И теперь было уже сложно сказать, что бесило его больше: осознание того, что именно рыжий скрывал от него; его дикое желание найти ублюдка, сделавшего это с Йеном; или непроходимая тупость последнего, решившего вновь попытать удачу с каким-то очередным извращенцем, любившим молоденьких мальчиков.

– Какого хуя? – вслух подытожил свои размышления брюнет.

– Мне было все равно, – услышал Милкович хрипловатый голос рыжего в ответ. – Это всегда был всего лишь секс. И неплохие деньги, – добавил он через мгновение. – Раньше.

– Конечно, сегодня ведь уже не так много предлагают? – слова Галлагера, с такой легкостью говорившего сейчас ему о своей «работе», по каким-то непонятным ему причинам окончательно вывели Микки из себя, заставляя произнести ядовитую фразу. – Четыреста баксов?
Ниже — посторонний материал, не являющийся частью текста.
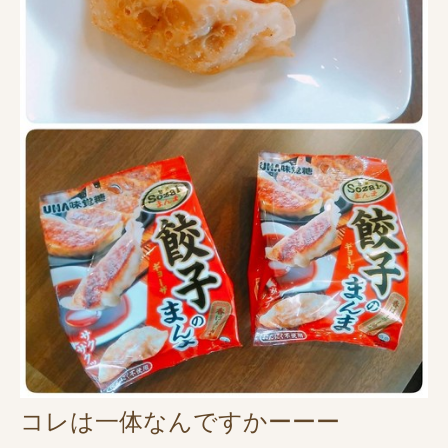
コレは一体なんですかーーー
Что-то слишком дешево ты свою жопу оценил, – выплюнул он, прожигая бледное лицо злобным взглядом, игнорируя навязчивые мысли о том, что орать и оскорблять Галлагера, только что открывшегося ему и рассказавшего об изнасиловании, а сейчас Микки был полностью уверен в том, что именно это произошло с парнем – не самая лучшая идея.

«Всего лишь секс», «неплохие деньги», «все равно» гремело в голове, заглушая любые другие мысли, тупой болью отдаваясь где-то в груди, сбивая с привычного ритма мышцу, гоняющую кровь по венам, кусок блядской плоти, в который так бесцеремонно, без ведома его обладателя вторгся зеленоглазый, обустроив себе теплое местечко.

– Тебя это не касается, – вмиг ощетинился рыжий, вновь возвращаясь в своеобразный панцирь, в который забился он почти год назад, не позволяя никому проникать внутрь твердой оболочки, неосмотрительно впустив туда лишь одного человека. – С чего вдруг тебя так волнует цена моей задницы? – проговорил он намного громче, в очередной раз разочарованно отмечая отношение к нему Милковича, возможно, единственного человека, слова и действия которого могли вызвать хоть какие-то эмоции в сломленном парне, позабывшем вкус реальных чувств. – Все равно ТЕБЕ денег не хватит, – выкрикнул он, крепко сжав кулаки.

Что-то внутри, какая-то обида и боль, причиненная словами брюнета, заставили Галлагера произнести фразу, за которой, по представлениям рыжего, обязательно должен был последовать удар в челюсть.

Чуть повернув голову и зажмурив глаза, Йен ожидал кулак Микки на своем лице, но тот почему-то медлил.

– Сука, – прорычал Милкович, чувствуя дикое желание въебать по конопатой физиономии, мысли о которой всплывали в голове против воли, кажется, слишком часто, и еще одно, значительно превышающее в своих размерах первое. – Как ты это делаешь, блять? – не имея сил сопротивляться, спросил он, перед тем, как прижаться губами к губам рыжего, раздвигая их языком, чтобы проникнуть внутрь.

«Хочу Тебя» пронеслась в голове последняя мысль, прежде чем Микки полностью утонул в этом странном незапланированном поцелуе.

Что происходит, блять?

С каких пор, Микки Милкович решает споры поцелуями?

Какого хера вместо того, чтобы наорать или оскорбить в ответ рыжее недоразумение, опрометчиво ткнувшего его носом в дерьмо, он вгрызается в его рот, вылизывая его изнутри?

Какого хуя его руки цепляются и мнут пиджак Галлагера, пытаясь стянуть его вместе с пальто с худощавого тела, а не разбивают костяшки об острые скулы?

Как этому рыжему удается делать с ним ТАКОЕ?

– Сука, – прохрипел Милкович в рот парня, не разрывая поцелуя, чувствуя на своем затылке холодные пальцы Йена, притягивающие его голову ближе, заставляя углубить поцелуй, не обращая внимания на удары зубов друг от друга и легкое жжение в искусанной в кровь губе. – Шлюха рыжая, – прорычал он, отстраняясь на мгновение, чтобы глотнуть воздуха, и вновь возвращая свои губы к губам Галлагера, громко простонавшего в момент разрыва контакта.